In this case, however, the chocolate-loving participants were able to stop thinking about chocolate by focusing on future events, other people or even traffic lights. (Non-chocolate lovers didn’t show such an effect, probably because they weren’t particularly craving chocolate in the first place.)
Another, earlier study found that both acceptance and suppression/distraction worked. Participants were either sidetracked from their chocolate-related thoughts thanks to guided imagery (“Imagine you’re walking through a forest”) or were told to accept those thoughts.
It’s not clear, however, that acceptance or distraction actually change behaviour beyond a study period. For the imagery versus acceptance study, for example, participants were offered chocolate at the end of the study.
While they may have been able to reduce the intensity of their cravings, they didn’t reduce how much they ate when chocolate was put in front of them. In fact, all groups ate the same amount: the acceptance group, the suppression group and the control group that didn’t try to regulate their chocolate-related thoughts.
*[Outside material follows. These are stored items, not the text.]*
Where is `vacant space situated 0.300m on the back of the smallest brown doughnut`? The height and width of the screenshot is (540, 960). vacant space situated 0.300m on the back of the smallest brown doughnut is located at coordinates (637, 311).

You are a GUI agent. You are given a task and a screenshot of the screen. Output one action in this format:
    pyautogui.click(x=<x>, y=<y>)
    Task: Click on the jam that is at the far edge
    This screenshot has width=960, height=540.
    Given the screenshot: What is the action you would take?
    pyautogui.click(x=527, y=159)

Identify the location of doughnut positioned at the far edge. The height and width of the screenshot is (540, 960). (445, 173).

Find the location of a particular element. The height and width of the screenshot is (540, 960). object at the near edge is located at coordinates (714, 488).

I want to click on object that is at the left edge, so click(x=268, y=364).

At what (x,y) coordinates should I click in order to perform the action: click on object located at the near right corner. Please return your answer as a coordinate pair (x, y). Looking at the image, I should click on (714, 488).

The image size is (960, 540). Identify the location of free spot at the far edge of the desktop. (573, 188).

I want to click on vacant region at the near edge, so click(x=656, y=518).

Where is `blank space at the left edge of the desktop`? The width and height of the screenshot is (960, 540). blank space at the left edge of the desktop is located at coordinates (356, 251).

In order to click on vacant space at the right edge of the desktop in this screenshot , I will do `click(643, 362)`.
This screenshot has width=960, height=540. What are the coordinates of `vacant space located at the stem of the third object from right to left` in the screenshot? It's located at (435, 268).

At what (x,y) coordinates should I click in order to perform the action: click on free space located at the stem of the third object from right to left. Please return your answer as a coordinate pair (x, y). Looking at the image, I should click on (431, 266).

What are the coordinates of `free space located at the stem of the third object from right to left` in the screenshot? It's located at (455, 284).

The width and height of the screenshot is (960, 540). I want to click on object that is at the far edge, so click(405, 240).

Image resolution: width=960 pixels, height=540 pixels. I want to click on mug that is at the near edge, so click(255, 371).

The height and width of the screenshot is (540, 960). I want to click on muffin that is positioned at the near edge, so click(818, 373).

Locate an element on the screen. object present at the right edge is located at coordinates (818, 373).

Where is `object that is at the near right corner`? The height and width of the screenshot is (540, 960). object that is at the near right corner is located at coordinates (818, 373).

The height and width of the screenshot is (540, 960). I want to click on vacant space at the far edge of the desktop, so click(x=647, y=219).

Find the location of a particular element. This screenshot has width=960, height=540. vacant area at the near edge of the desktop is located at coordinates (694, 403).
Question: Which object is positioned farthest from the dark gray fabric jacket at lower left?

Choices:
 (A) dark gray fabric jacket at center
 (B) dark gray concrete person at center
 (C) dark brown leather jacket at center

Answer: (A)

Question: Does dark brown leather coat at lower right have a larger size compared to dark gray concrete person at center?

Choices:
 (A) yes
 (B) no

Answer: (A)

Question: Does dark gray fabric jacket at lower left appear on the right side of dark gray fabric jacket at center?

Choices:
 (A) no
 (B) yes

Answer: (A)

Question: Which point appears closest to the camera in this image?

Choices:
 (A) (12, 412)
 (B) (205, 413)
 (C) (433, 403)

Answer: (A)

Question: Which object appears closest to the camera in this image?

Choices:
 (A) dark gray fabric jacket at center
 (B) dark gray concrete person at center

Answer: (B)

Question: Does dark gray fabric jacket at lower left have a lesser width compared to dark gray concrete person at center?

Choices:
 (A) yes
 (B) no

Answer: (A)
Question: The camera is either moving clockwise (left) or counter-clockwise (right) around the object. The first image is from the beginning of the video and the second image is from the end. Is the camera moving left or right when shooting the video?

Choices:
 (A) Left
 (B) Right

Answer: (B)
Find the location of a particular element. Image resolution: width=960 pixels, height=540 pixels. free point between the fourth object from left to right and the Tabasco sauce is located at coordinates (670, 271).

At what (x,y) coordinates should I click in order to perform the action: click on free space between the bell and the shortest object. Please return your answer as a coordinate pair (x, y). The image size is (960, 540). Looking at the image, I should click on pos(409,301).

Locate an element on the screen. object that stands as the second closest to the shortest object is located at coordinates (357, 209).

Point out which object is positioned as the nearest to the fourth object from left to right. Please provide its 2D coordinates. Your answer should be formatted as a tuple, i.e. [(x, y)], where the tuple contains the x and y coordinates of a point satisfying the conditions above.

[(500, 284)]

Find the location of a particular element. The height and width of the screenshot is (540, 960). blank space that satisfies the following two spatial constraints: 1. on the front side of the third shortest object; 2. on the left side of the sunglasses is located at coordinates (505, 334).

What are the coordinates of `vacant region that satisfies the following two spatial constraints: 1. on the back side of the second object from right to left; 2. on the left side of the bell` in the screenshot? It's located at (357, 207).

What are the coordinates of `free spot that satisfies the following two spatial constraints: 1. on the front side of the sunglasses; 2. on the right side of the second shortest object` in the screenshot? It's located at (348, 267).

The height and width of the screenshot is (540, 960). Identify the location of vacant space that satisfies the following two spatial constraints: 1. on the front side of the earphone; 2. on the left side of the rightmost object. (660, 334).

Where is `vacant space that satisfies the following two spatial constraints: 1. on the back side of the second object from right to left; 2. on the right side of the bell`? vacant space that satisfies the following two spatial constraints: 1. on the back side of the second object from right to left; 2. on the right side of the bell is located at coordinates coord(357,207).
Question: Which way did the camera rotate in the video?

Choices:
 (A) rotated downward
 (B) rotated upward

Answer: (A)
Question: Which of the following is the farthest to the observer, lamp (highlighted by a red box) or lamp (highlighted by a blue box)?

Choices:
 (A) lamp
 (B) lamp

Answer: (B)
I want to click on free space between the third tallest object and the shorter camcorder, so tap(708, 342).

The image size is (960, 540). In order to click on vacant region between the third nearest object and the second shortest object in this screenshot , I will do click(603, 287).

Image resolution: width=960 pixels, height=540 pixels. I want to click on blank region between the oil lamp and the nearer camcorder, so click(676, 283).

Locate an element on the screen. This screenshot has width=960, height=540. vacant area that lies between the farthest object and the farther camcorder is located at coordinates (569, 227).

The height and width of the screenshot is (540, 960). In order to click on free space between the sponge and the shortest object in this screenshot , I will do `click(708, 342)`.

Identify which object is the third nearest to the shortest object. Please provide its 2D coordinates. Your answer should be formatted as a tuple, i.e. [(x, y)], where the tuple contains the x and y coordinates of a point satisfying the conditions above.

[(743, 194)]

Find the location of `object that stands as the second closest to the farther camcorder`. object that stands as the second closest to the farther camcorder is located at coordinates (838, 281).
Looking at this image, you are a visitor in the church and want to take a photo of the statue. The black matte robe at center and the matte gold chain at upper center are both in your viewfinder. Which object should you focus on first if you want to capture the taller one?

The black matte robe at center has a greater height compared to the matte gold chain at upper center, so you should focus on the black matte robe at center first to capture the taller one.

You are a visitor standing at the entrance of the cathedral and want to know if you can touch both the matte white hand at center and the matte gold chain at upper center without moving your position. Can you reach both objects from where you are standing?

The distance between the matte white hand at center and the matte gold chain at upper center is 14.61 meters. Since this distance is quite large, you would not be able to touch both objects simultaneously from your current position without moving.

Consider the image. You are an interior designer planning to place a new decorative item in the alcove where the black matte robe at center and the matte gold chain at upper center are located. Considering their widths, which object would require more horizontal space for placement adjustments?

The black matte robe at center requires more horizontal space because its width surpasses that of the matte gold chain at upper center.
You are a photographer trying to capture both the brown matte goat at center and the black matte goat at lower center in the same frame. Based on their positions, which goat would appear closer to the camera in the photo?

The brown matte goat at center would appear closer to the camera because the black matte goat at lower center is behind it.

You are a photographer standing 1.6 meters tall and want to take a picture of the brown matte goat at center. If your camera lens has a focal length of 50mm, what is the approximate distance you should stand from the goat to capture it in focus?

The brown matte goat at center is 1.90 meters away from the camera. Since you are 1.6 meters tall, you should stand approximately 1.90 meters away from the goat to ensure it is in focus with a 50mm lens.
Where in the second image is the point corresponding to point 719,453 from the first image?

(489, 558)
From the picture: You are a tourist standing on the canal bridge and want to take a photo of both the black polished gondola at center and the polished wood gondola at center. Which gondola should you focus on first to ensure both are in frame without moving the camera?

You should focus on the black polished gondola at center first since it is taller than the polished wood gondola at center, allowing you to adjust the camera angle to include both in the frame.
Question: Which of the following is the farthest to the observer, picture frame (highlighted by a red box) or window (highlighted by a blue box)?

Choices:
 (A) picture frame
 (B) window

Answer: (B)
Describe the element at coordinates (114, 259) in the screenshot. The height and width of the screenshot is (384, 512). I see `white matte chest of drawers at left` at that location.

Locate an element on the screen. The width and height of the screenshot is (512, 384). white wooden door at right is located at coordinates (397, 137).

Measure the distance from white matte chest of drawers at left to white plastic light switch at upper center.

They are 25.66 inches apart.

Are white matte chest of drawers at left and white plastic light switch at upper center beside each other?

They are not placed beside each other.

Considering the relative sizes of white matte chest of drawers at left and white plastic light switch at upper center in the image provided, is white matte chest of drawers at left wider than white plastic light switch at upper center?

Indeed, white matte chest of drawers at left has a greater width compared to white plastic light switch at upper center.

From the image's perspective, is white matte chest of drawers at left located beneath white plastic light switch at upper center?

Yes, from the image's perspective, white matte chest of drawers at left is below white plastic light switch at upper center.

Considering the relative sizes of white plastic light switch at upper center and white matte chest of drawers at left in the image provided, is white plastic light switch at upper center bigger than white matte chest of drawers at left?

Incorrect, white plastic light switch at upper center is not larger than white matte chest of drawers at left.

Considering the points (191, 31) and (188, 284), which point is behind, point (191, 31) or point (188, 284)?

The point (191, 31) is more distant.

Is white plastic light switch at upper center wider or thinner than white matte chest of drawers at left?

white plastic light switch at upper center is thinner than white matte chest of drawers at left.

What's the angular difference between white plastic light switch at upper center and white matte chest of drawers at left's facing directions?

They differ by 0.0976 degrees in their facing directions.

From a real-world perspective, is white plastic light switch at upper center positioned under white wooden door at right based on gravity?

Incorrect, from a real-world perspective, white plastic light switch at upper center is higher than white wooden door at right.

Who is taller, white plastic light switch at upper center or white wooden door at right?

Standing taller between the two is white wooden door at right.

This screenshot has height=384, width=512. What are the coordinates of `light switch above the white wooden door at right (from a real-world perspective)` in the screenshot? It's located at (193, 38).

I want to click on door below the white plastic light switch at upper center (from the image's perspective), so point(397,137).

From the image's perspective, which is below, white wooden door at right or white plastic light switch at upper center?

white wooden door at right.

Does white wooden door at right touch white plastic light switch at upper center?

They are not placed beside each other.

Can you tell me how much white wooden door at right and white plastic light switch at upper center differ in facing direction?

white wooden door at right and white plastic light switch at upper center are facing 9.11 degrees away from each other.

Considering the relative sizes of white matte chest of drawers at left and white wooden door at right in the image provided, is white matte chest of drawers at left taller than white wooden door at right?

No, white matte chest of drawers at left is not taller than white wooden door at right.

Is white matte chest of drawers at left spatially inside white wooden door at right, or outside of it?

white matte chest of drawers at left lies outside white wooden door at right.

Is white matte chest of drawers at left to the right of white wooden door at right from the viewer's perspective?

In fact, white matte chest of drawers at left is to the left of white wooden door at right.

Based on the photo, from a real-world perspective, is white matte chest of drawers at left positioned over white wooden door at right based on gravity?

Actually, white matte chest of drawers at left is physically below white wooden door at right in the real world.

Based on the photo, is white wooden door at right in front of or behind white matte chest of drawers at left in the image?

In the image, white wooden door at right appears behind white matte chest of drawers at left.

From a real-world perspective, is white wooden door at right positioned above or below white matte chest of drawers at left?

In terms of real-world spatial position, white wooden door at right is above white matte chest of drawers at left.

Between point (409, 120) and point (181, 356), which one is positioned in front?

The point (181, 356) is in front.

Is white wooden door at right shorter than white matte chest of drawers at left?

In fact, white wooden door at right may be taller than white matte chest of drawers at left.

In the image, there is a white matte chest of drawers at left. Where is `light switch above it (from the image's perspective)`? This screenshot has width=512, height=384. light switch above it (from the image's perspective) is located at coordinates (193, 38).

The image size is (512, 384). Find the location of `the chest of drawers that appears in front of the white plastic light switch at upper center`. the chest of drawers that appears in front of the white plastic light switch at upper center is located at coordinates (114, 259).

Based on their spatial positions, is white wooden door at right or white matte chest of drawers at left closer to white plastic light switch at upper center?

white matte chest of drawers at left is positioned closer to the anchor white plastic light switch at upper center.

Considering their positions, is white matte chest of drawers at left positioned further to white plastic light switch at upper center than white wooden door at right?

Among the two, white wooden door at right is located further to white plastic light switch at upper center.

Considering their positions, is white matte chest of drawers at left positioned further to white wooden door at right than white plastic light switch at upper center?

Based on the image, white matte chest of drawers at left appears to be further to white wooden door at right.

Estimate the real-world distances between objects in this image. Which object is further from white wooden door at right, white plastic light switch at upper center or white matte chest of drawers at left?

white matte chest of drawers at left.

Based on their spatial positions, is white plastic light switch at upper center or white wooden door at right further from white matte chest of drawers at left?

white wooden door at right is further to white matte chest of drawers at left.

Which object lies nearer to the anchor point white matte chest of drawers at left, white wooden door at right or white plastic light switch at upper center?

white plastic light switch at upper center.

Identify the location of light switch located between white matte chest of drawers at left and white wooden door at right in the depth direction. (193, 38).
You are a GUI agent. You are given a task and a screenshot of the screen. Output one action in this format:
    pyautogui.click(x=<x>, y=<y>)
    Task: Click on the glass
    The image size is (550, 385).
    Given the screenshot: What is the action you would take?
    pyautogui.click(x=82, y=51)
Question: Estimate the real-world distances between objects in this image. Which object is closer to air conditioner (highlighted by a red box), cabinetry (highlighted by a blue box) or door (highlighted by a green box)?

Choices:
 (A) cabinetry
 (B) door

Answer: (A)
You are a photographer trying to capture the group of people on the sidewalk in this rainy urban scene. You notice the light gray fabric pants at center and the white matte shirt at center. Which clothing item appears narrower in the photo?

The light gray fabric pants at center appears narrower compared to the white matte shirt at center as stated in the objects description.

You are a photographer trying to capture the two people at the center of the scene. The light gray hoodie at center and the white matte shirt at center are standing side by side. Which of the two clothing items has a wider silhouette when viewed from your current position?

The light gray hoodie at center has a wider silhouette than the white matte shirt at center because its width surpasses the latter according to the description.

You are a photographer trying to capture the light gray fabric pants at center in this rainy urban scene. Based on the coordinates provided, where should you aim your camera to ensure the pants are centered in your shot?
As for simply reducing the sometimes uncomfortable pull of cravings, both Meule and Hormes acknowledge that thought suppression might only work temporarily.
“It’s not inconsistent with the literature that thought suppression can be a good short-term strategy,” Hormes says, “but I doubt it’s something that would work on an everyday basis to manage cravings long term.”
Acceptance-based techniques may be more sustainable, even when the temptation is right there. Hormes points to a study that required participants to carry around boxes of confectionery for 72 hours – but not eat them. Acceptance-based coping strategies helped participants manage their cravings over the three days.
But the bottom line is it doesn’t hurt to try any of these methods to prevent a whiff from a bakery from triggering an intense desire.
“Anything that interferes with these processes can stop the craving from developing,” Meule says. “This is why so many strategies work, particularly those that involve mental imagery. Cravings are transient – think about a wave that rises up and levels off after some time – which is why different strategies work to ‘ride the wave’ until it’s gone.”
Or, give in – just a little bit. Hormes says: “The more you make something forbidden, the more likely you are to obsess over it.” If you’re lusting for chocolate, her advice is to “have one piece of really good, high-quality chocolate, savour it and basically move on.”